どうやらニャ太郎が夜遊びをして帰ってきたようだ。
手を伸ばしてベッド脇にある窓を開けてあげたのだがそこにニャ太郎の姿はなかった。
あれっ……寝ぼけてたのかな?

つむぎー!休みだからっていつまでも寝てないで、庭の草むしりやっといてよーっ。」

は~いと返事をすると母は仕事へと出かけていった。
時計は8時を過ぎていたが、二度寝をしようと布団に潜り込んだ。
昨日は頭がごちゃごちゃしてなかなか寝付けなかった。考えれば考えるほど、これでいいのかと悩んでしまう……
考えたところで私が真人まひとにしてあげられることなんて思いつかない。やっぱり大人しく離れた方が一番いいのだと思う。だけど……

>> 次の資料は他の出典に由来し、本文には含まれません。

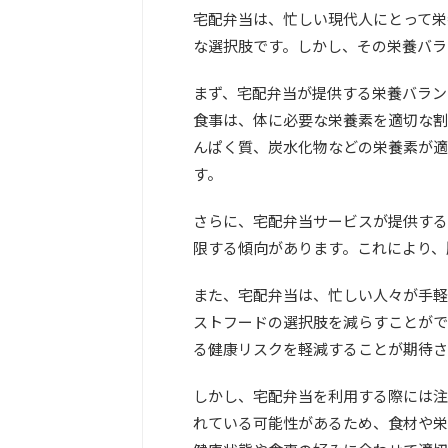
宅配弁当は、忙しい現代人にとって栄
な選択肢です。しかし、その栄養バラ
まず、宅配弁当が提供する栄養バラン
食事は、体に必要な栄養素を適切な割
んぱく質、炭水化物などの栄養素が適
す。
さらに、宅配弁当サービスが提供する
限する傾向があります。これにより、
また、宅配弁当は、忙しい人々が手軽
ストフードの選択肢を減らすことがで
る健康リスクを軽減することが期待さ
しかし、宅配弁当を利用する際には注
れている可能性があるため、食材や栄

布団の中で昨夜と同じことをぐるぐると悩んでいるとチャイムが鳴った。通販好きの母がまたなにか注文したのだろうか。
ハンコを持って玄関の扉を開けたらそこに立っていたのは真人だった。
私……まだ寝ぼけてる?

「ちょっといいか。」

真人は私の横を通り抜け、靴を脱いで部屋の中へと入っていった。
ホ、ホンモノじゃん!なんでっ?!
てか私今パジャマだし髪ボサボサだし顔だって洗ってもない!
髪の毛を手で整えながら真人のいる居間にすっ飛んでいくと、真人は仏壇の前に正座して静かに手を合わせていた。
亡くなった祖父や祖母、御先祖様を供養してある仏壇だ。
こういった振る舞いが自然とできる真人は素敵だなと思った。

「いきなり休みの日に押しかけてすまない。こいつを渡しにきたんだ。」

真人は膝に置いたタオルケットに包まれたものを大事そうに抱えると、そっと差し出してきた。
そこにはニャ太郎が荒い息を吐きながらぐったりとしていた。

「ニャ太郎?どしたのっ?」
「今朝家の庭で倒れていた。魂がとても傷付けられている。恐らく、妖魔にやられたんだろう。」

なんでニャ太郎が妖魔に襲われるの?
体にはどこにも傷などないのに、今にも死にそうな様子のニャ太郎に言葉が出なかった。

「この様子だともう…そんなに長くはもたないと思う。」

そんなっ……そんなことって………
頭を撫でてニャ太郎の名前を呼ぶと、薄目を開けてニャアとか細く鳴いた。
あまりにも小さく、掠れた声だった。

四歳の時、家の近くで溝にはまって衰弱していたニャ太郎と出会った。
寝ずに看病をして命を取り留めたニャ太郎は、それからはずっと私の傍にいてくれた。
ニャ太郎だけが幽霊が見えて怖がっている私のことを分かってくれた。
何度助けてもらっただろう……
ニャ太郎がいなかったら私なんかとっくに殺されていたかも知れない。

「ごめんね…ごめんねニャ太郎……」

ニャ太郎は私といて幸せだったのだろうか?
いつもいつも、私はこの小さな猫に頼ってばかりだった。

「母親が帰ってくるまでここに居ようか?」

真人が心配そうに覗き込んできた。
私は今にも零れそうな涙を必死に堪え、大丈夫だからと答えた。
ここで真人に頼ったら、また迷惑をかけてしまうかも知れない。

「全然大丈夫そうには見えんがな。」
真人は少し苛立った口調でそう言うと、すぐ隣にドカっと腰を下ろした。


「居てやるよ。」


そんなぶっきらぼうな優しさに止めていた涙がボロボロと零れ落ちた。
真人には私のつたない痩せ我慢なんて筒抜けだ。このままひとりでニャ太郎を見送るなんてとてもじゃないけど耐えられない。
ニャ太郎が尻尾を微かに動かし、私の腕をペシペシと叩いた。もっとしっかりしなよと叱っているようだった。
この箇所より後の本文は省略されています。